4 of 4 people found the following review helpful
Keith Otis Edwards
- Published on Amazon.com
This is an amazing, beautiful and troubling book, superbly edited and annotated by Oliver Harris. More than mere letters, it's a series of snapshots which record the transformation of a man.
In the early (1947) letters, we meet William Burroughs, living with his common-law wife, Joan Vollmer-Adams, as a gentleman farmer in South Texas, and he sounds like a loyal Republican -- denouncing the government, taxes, unions, labor and psychiatry. He signs one letter, "The Honest Hog Caller." By 1948 he has moved to New Orleans -- possibly in search of male lovers, possibly due to his attraction for the underworld and petty criminals, or possibly due to being convicted of drunk driving in Texas.
During the New Orleans period, Jack Kerouac and Neal Cassady stop by as part of their On the Road trip, and Burroughs spends pages voicing his stern disapproval. "Most inveterate moochers are convinced that while they have no obligations toward anyone else . . . others have a moral obligation to supply their needs." He yet holds the values of the right: "I tell you we are bogged down in this octopus of bureaucratic socialism."
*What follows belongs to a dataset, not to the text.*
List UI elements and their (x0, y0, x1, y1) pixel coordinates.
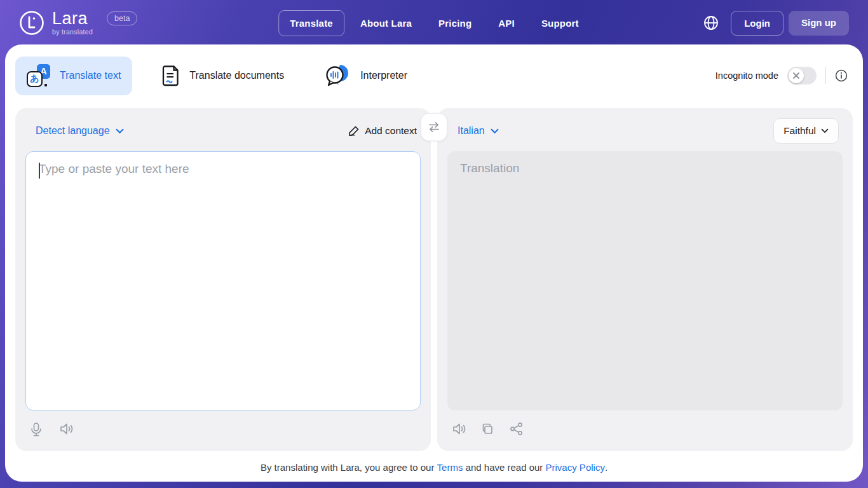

Then something happens. He is busted with his low-life friends, and it looks like a stretch in the inferno of the dreaded Angola prison farm, so he and Joan take it on the lam to Mexico, where he does just fine. He boasts, "I couldn't get back on the junk if I wanted to." He lectures Allen Ginsberg about the benefits of going heterosexual.
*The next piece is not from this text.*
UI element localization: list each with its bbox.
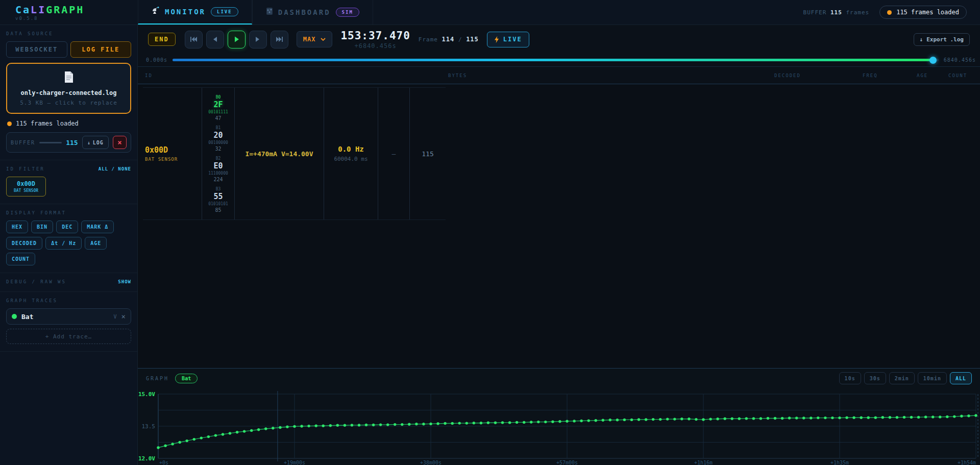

Then something horrible happens. He shoots Joan in the head while playing William Tell. Nothing about this is mentioned in his letters, but afterward there is a gradual and inexorable slide downward. He has an unrequited love affair with a young man. His lawyer skips town, and Burroughs leaves Mexico on a quixotic trek to South America in search of a drug called Yage, which, once he finds it, poisons him.
What he really wants is young and handsome Allen Ginsberg, but Ginsberg rejects him, so he takes off to Tangiers and develops a heavy dope habit -- shooting-up every four hours. This part of the book is the most moving, because all he can do is recite his litany of rejection. Ginsberg doesn't want him and doesn't answer his letters. The expatriate colony of Tangiers (including Paul Bowles) understandably rejects such a pathetic wreck of a man, too, and the contrast between this lost, begging, lonely creature and the haughty fellow at the beginning could not be greater. I know of no work of fiction that portrays the destruction of a human being more vividly than these letters.
Then, another change. Ginsberg finally begins writing again, and Burroughs pours his heart out to him and then (happily assisted by weed) begins pouring out his imagination in the form of letters that became the basis for Naked Lunch. Once word about this extraordinary writing got around, Burroughs rejoined the human race. He became accepted by others and moved to Paris with artist Brion Gysin. There, a third William Burroughs emerges -- Burroughs the mystic.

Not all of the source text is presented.